* [What is expected]: Nothing but the lines from the one with "This screenshot has height=2576, width=499." through the final line of the entries should appear in the answer, copied exactly and without pictures.

********

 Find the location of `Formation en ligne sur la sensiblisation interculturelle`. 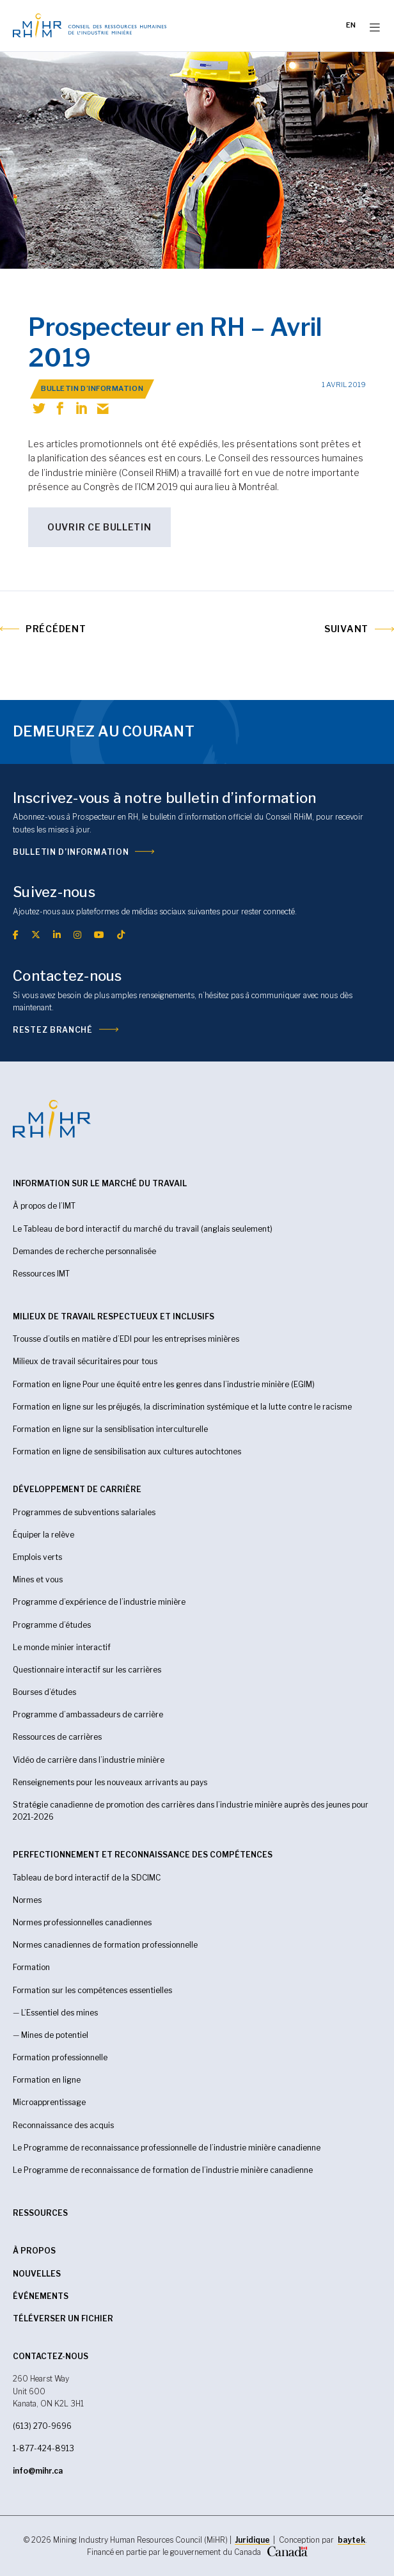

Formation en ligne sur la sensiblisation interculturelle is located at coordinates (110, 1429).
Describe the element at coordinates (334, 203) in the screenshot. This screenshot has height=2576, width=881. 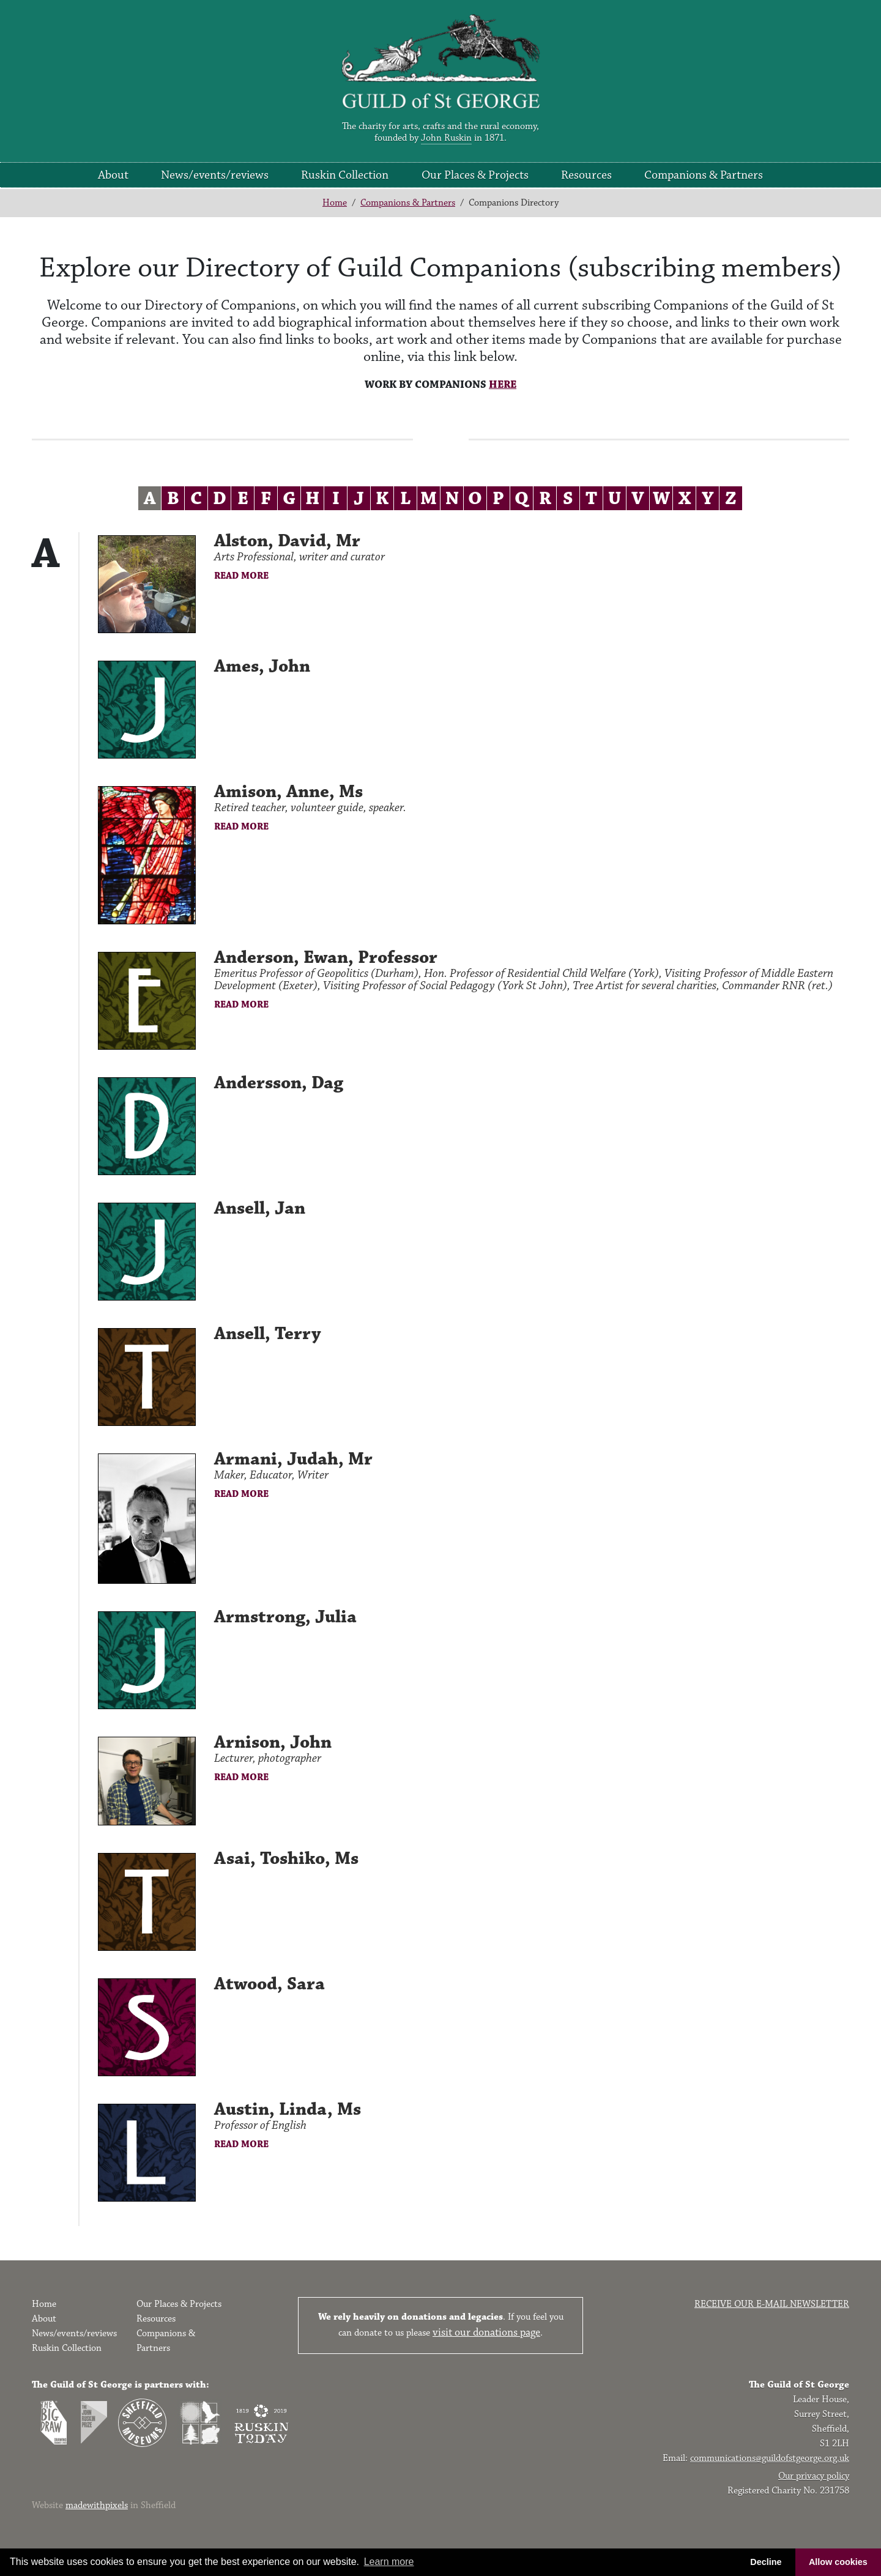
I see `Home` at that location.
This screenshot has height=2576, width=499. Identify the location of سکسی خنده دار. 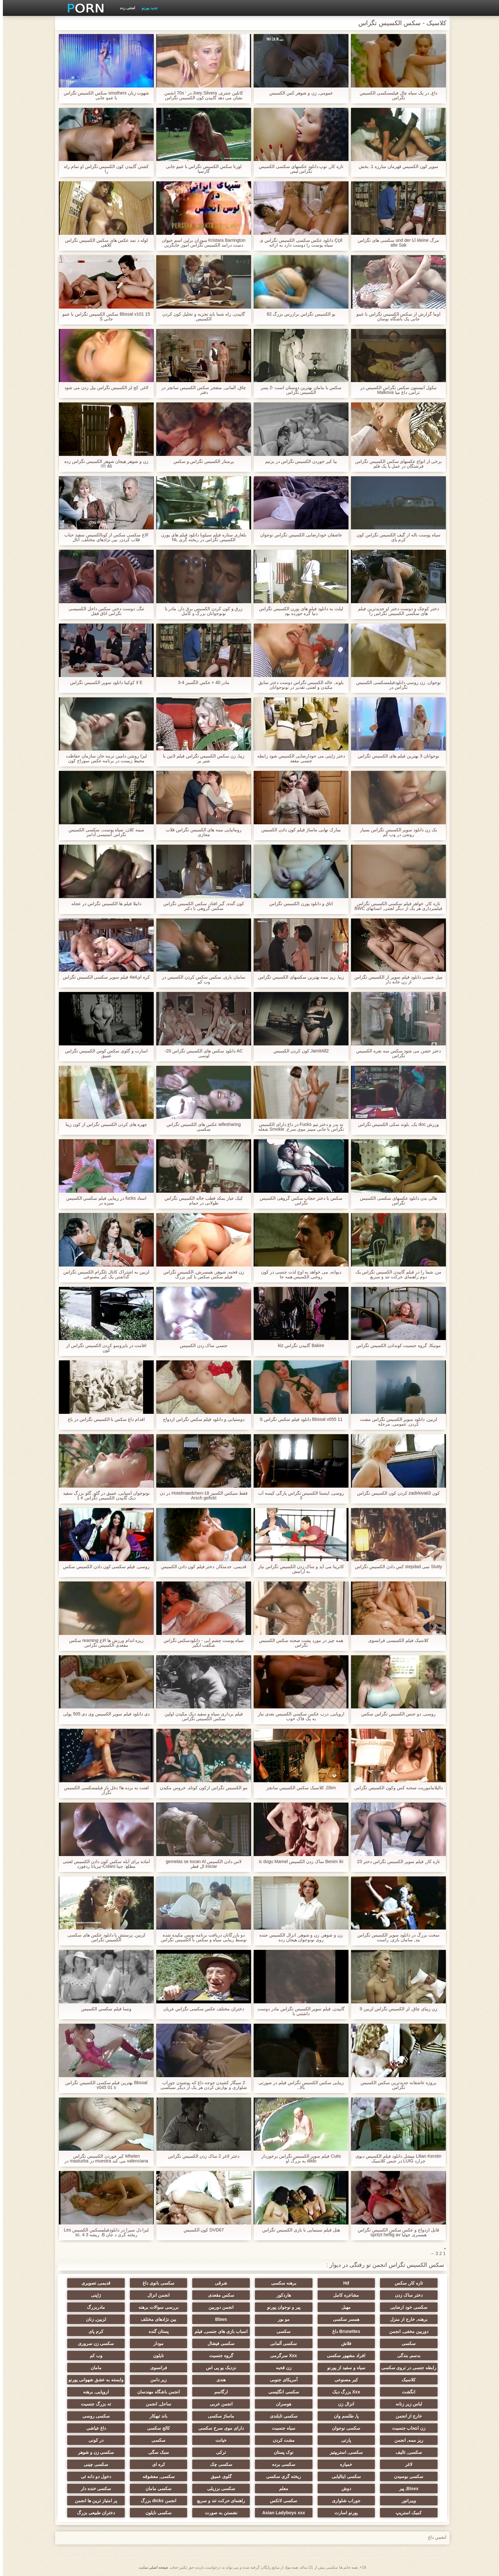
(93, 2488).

********

* [Problem solution]:
This screenshot has height=2576, width=499. Identify the location of سکسی خنده دار. 
(93, 2488).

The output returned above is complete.